On a side note. Do you ever wonder who all these people are who are bringing suitcases on wheels to work? It is very popular at the university I work at. I mean do you have so much work to take home, that a shoulder bag will not handle it? In protest I bring only a purse to work.

Sunday, January 29, 2006

Getting Better

Well, I am 75% better. I am still having minor gastro problems, but I have added some foods back to my diet and have much more energy. Preliminary tests show nothing yet. I still have a few more to go. I am starting to believe this was just a really weird virus.
We are at my Mom's right now, because I had a job interview (fingers crossed). It is nice to be home for a good reason. Robbie is having a ball her, he loves is grandma, he wakes up every morning asking for her. And he had a ball with my best friends son too. We will be moving back here in a few months, it is good to know he likes it so much.
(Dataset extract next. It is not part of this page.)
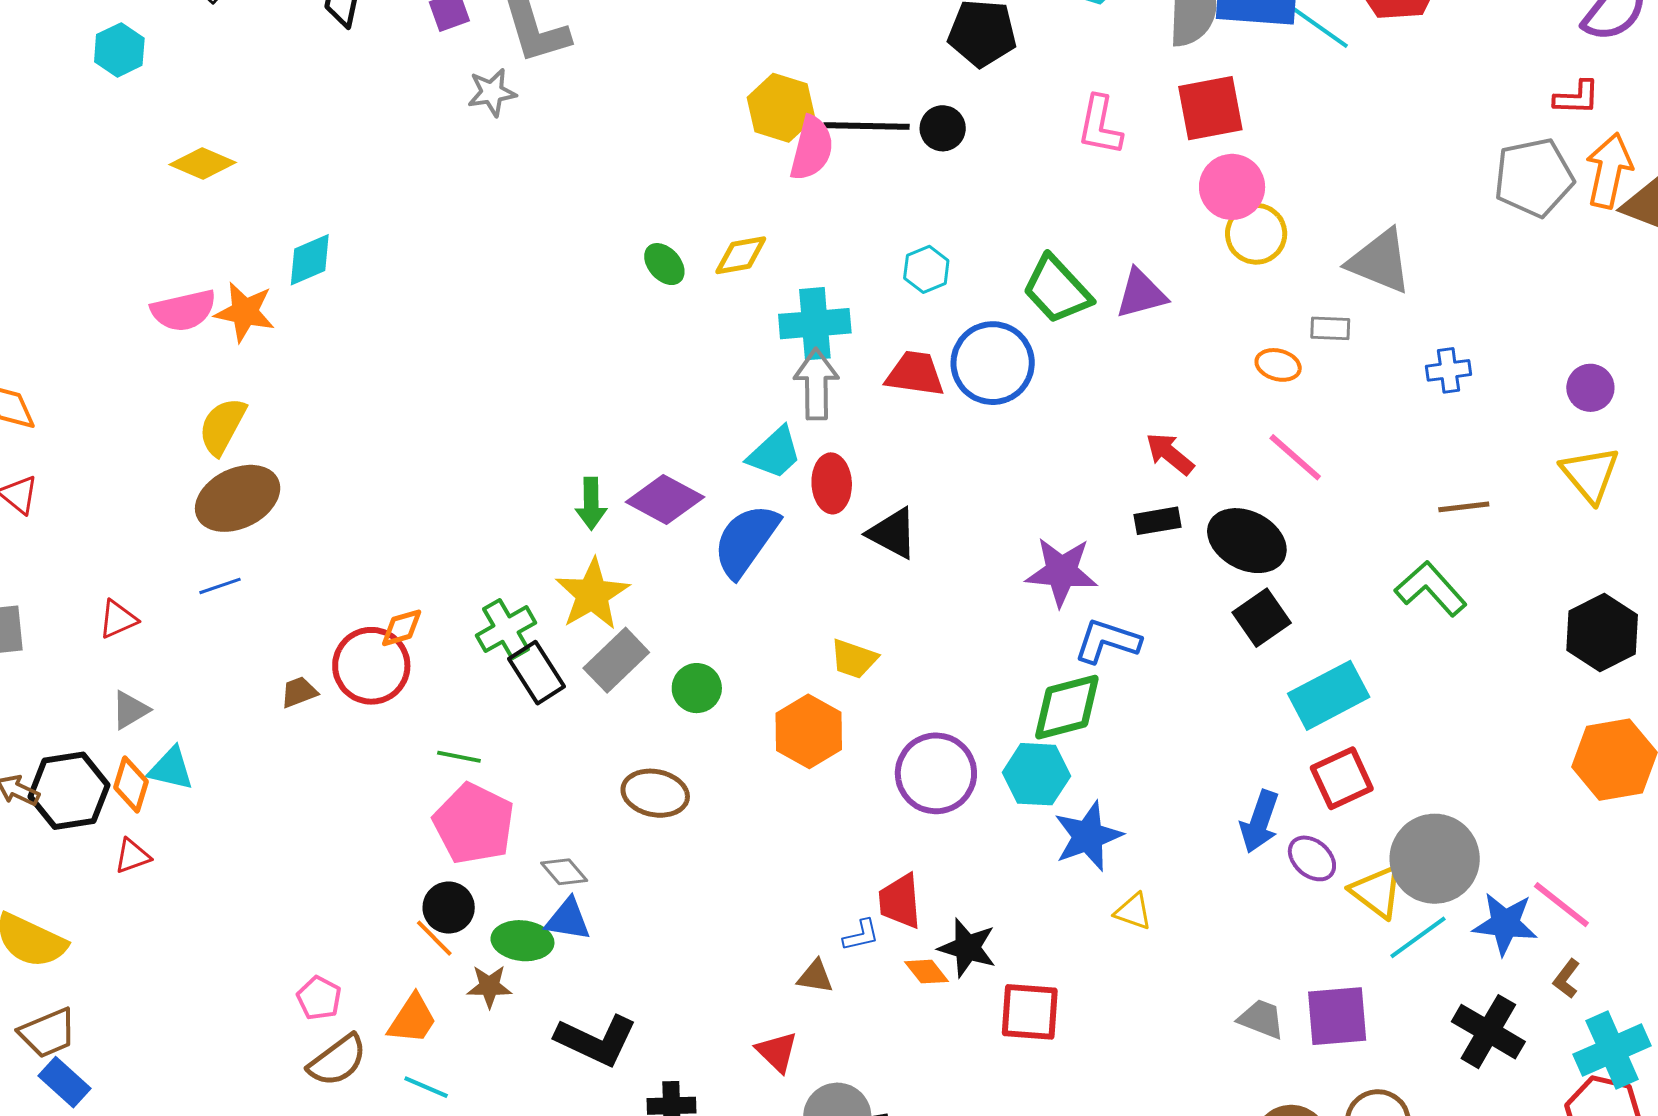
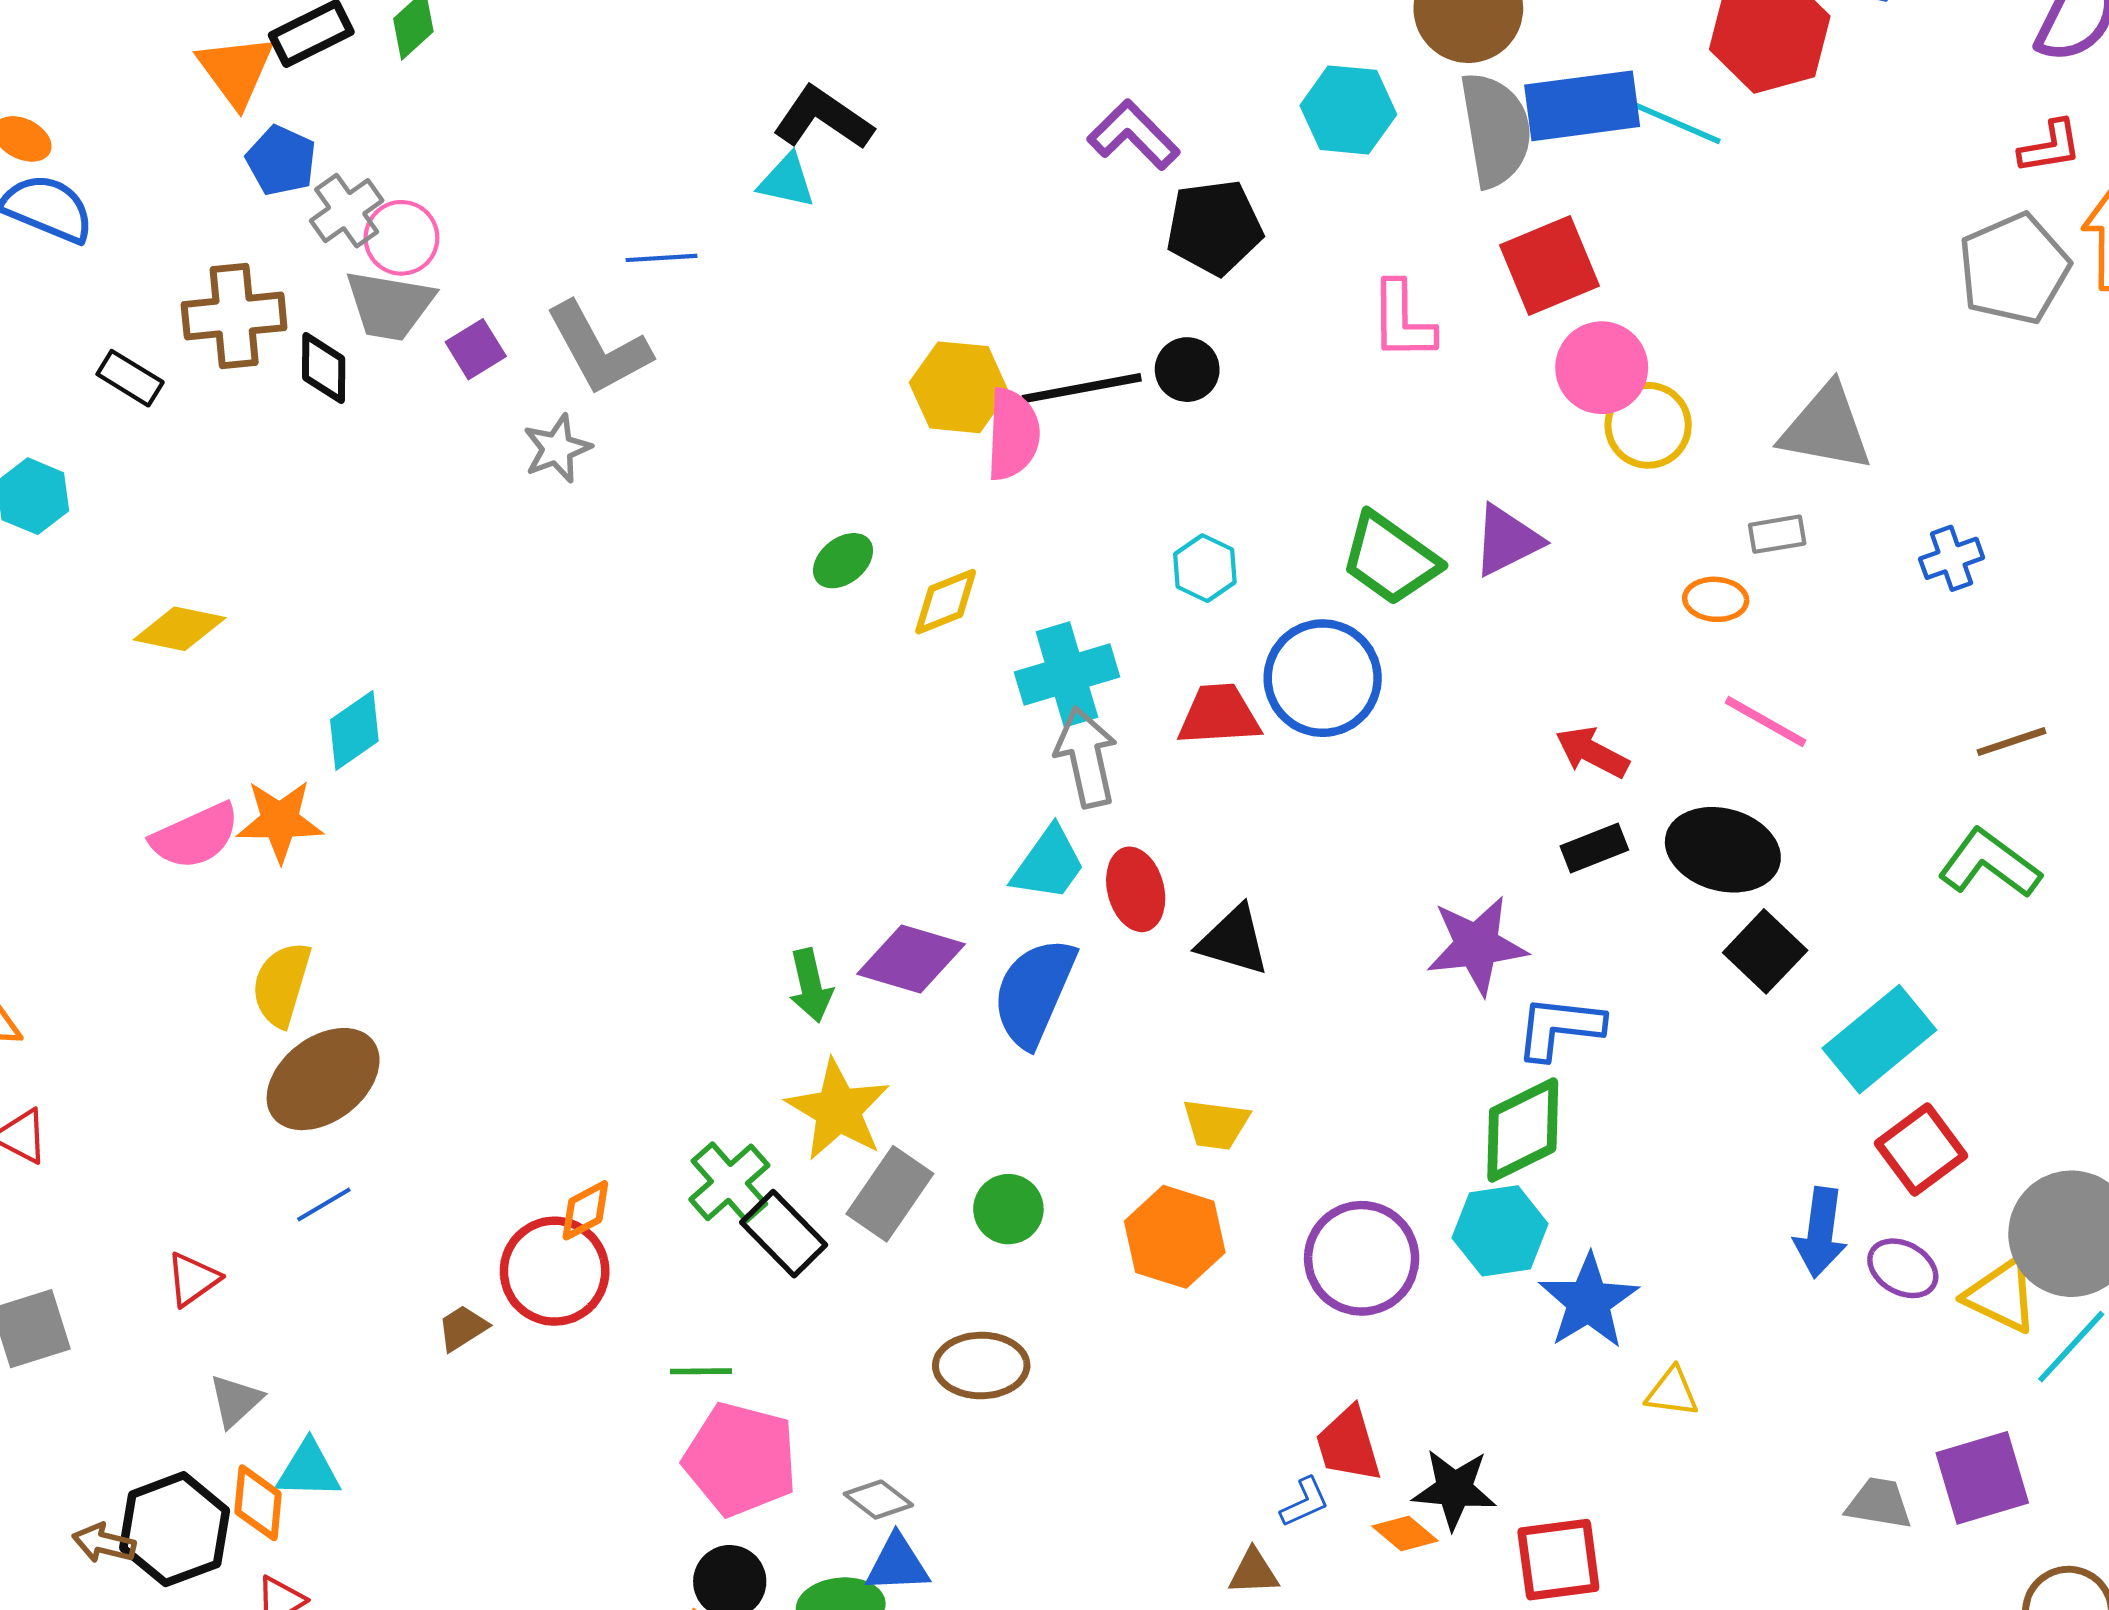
green ellipse: (664, 264) -> (843, 561), moved, turned -75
Thursday, January 12, 2006

Still Sick: Getting Testing

I have now been sick since December 18th, at first they thought, it was an allergy, (testing ruled that out), a virus, depression, none of these are the case.Now they think it is my esophagus. The problem is shortly after I eat most foods my throat feels full and like it is closing, I feel like I can't swallow and need to burp. That is the worst part of it. Now, I wake in the morning nauseous and super tired. Have some boost. Then by lunch I am usually hungry and have a small meal. Then I nap with Robbie. Then I have a small supper and usually my throat fills up again and I am exhausted. On a good night I can give Robbie a bath and play with him, on a bad night, no bath and I watch him play. Since this started Robbie has wanted to nurse non-stop and that is taking some energy. So, I am trying to cut him back to morning, nap and night. I have lost 12 pounds. I had a barium x-ray on Monday and on Wednesday, I have a gastroscopy. So, hopefully next week, I will have some answers. I am really sick of being sick and would like to enjoy my son more.

Thursday, January 05, 2006

I'm still here

I am still around. I had a rough holiday. Besides being sick (I am still a little sick) all of it, my favorite Aunt and one of my favorite people in the whole world passed away on the 26th. We all had to fly home for the services and stuff and I am not dealing with this all very well. I even thought of starting an antidepressant, I took one effexor and that was it, never again. I took in the early morning and was still wide awake at 5:00 am and Robbie (it is suppossed to be safe for nursing babies) was up and down all that night and couldn't stay asleep. So, I am going to just take the healing process slowly on my own. I am reading blogs and groups (and that actually helps), just not responding much. So, I am keeping a low profile for now.